Au bonheur des filles, Elizabeth Gilbert

Au bonheur des filles

Elizabeth Gilbert

Éditions Calmann-Lévy 

Quatrième de couverture

New York est une fête!

Du haut de ses 19 ans, Vivian sait déjà qu’elle ne veut pas du destin tout tracé par ses parents. Mais de sa bulle protégée, elle est loin de s’imaginer le tourbillon incroyable qu’est New York au début des années 1940. Alors, quand après un énième échec scolaire elle est envoyée chez sa tante Peg qui possède un théâtre en plein Times Square, Vivian n’en croit pas ses yeux. Entre la ville qui vibre sans cesse et la troupe d’artistes et de danseuses qui cohabitent joyeusement dans le théâtre, Vivian découvre l’exubérance, la fête et la liberté. Surtout auprès de sa nouvelle amie Celia, une sublime showgirl très émancipée pour l’époque… Mais un faux pas lors d’une virée nocturne fera hélas chavirer le nouveau monde de Vivian et la renverra à la case départ.
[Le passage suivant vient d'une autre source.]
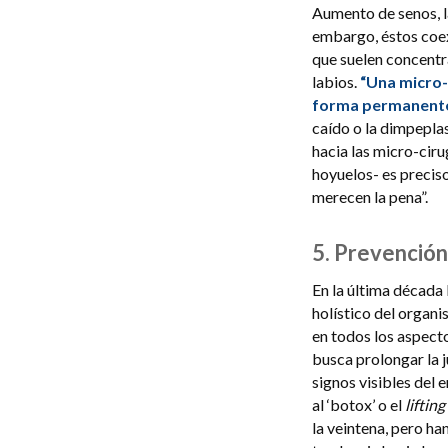
Aumento de senos, l
embargo, éstos coex
que suelen concentr
labios.
“Una micro-c
forma permanent
caído o la dimpeplas
hacia las micro-ciru
hoyuelos- es precis
merecen la pena”.
5. Prevención
En la última década 
holístico del organi
en todos los aspecto
busca prolongar la j
signos visibles del 
al ‘botox’ o el
lifting
la veintena, pero ha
Quand on a goûté au bonheur d’être une fille libre, peut-on y renoncer ?

Mon avis

Avril 2010. Vivian reçoit un courrier d’Angela qui souhaite savoir qui était la vieille dame pour son père. Nous ne découvrons, qu’à la fin du livre, qui était cet homme. Pour répondre à cette demande, Vivian écrit une très longue lettre. Elle fait débuter son récit en 1940, juste après son renvoi de l’université, alors qu’elle est âgée de dix-neuf ans. Ses parents l’envoient à New York, chez sa tante Peg, qui possède une compagnie de théâtre. La jeune fille passe d’un environnement aisé et conservateur à un milieu bohème et permissif. Elle se lie à Célia, une showgirl, et découvre le monde de la fête et la sexualité libérée. La nuit, elle profite de tous les excès et, le jour, elle est une couturière de talent au Lily Playhouse, l’établissement de Peg. Mais un soir, sa conduite sulfureuse avec la mauvaise personne, menace sa réputation…

Dans la deuxième partie, après une prise de recul, Vivian assume ses choix de vie et retourne à New-York. La ville n’est plus la même depuis l’entrée en guerre des États-Unis. A sa manière, notre héroïne, aux côtés de la troupe du Lily Playhouse, employée par la Navy, participe à l’effort de guerre. Vivian a mûri, et même si elle est marquée par certaines phrases prononcées à son sujet, lors de son faux pas, elle conserve son goût de la liberté et de l’indépendance. C’est une avant-gardiste.

En effet, sous le clinquant, des sujets profonds sont traités dans ce livre. Vivian se construit grâce à ses amitiés. Il y a des passages forts et des moments tendres. Il est aussi question de trahison, de confiance en soi, de révolution sexuelle, de Pearl Harbor et de la souffrance de ceux qui ont connu les combats de la guerre, de la place de la femme, de soutien, d’amitiés indéfectibles, avec toujours en toile de fond l’émancipation féminine et la tolérance.

Les personnages sont tous très humains : ils font des erreurs, n’ont pas toujours une attitude que nous approuvons et pourtant nous les aimons. Les personnalités sont nuancées, il n’y a pas de bons ou de méchants. Ce sont des femmes et des hommes authentiques, avec des sensibilités différentes, des chemins et des choix de vie dissemblables, chacun avec ses qualités et ses défauts.

J’ai été captivée par l’atmosphère du roman Au bonheur des filles, qui est un coup de cœur.  

Je remercie sincèrement Adeline des Éditions Calmann-Lévy pour ce service presse.